Task prompt:
Under this line is some data; print exactly the lines from the one containing "publishers as well." through its last line, without pictures.
--- Supplied records ---
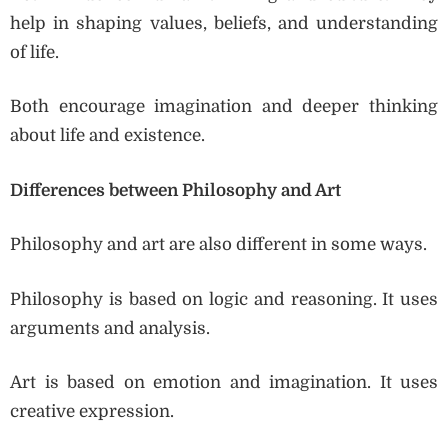
help in shaping values, beliefs, and understanding
of life.
Both encourage imagination and deeper thinking
about life and existence.
Differences between Philosophy and Art
Philosophy and art are also different in some ways.
Philosophy is based on logic and reasoning. It uses
arguments and analysis.
Art is based on emotion and imagination. It uses
creative expression.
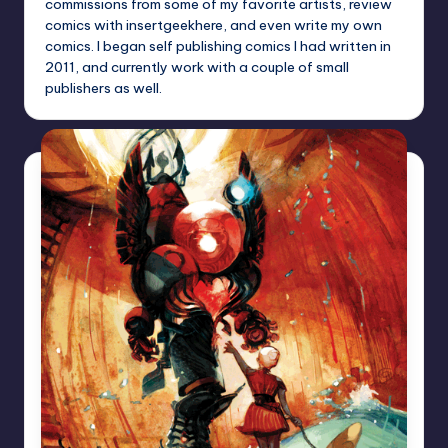
commissions from some of my favorite artists, review
comics with insertgeekhere, and even write my own
comics. I began self publishing comics I had written in
2011, and currently work with a couple of small
publishers as well.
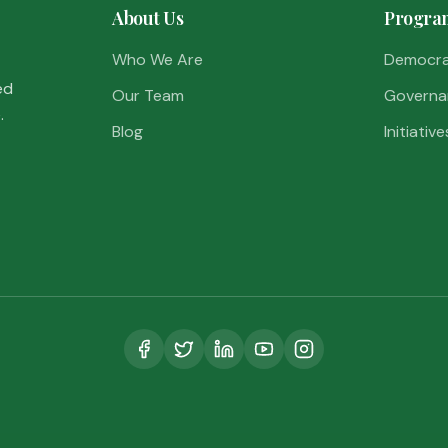
About Us
Progra
Who We Are
Democr
ed
Our Team
Governa
.
Blog
Initiative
---
Exercise solution:
publishers as well.
About Us
Progra
Who We Are
Democr
ed
Our Team
Governa
.
Blog
Initiative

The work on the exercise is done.